What needs to be done: The answer should be the lines from the one with "Mail Processing As" through the final line of the entries, restated word for word.

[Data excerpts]
◇ ◇ ◇ ◇ ◇ ◇ ◇

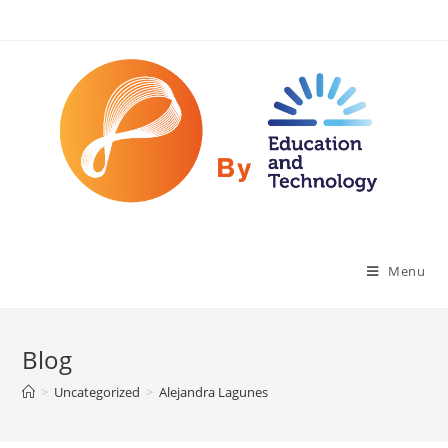
Menu
Blog
>
Uncategorized
>
Alejandra Lagunes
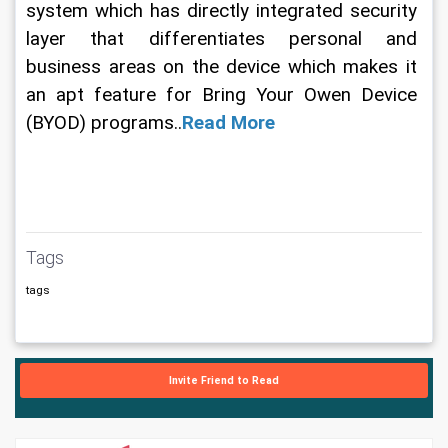
system which has directly integrated security 
layer that differentiates personal and 
business areas on the device which makes it 
an apt feature for Bring Your Owen Device 
(BYOD) programs..
Read More
Tags
tags
Invite Friend to Read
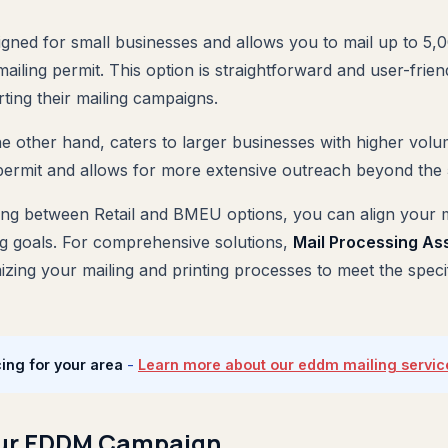
igned for small businesses and allows you to mail up to 5,
ailing permit. This option is straightforward and user-friend
rting their mailing campaigns.
he other hand, caters to larger businesses with higher volu
permit and allows for more extensive outreach beyond the 5,
ting between Retail and BMEU options, you can align your m
g goals. For comprehensive solutions,
Mail Processing As
mizing your mailing and printing processes to meet the spec
ing for your area
-
Learn more about our eddm mailing servic
our EDDM Campaign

◇ ◇ ◇ ◇ ◇ ◇ ◇

Finished task:
Mail Processing As
mizing your mailing and printing processes to meet the spec
ing for your area
-
Learn more about our eddm mailing servic
our EDDM Campaign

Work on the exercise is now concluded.